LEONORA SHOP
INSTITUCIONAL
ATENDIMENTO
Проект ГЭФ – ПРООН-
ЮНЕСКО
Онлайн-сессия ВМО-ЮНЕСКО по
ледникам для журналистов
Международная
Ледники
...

= What you should do =
Copy out every entry exactly.

= Your solution =
LEONORA SHOP
INSTITUCIONAL
ATENDIMENTO
Проект ГЭФ – ПРООН-
ЮНЕСКО
Онлайн-сессия ВМО-ЮНЕСКО по
ледникам для журналистов
Международная
Ледники
...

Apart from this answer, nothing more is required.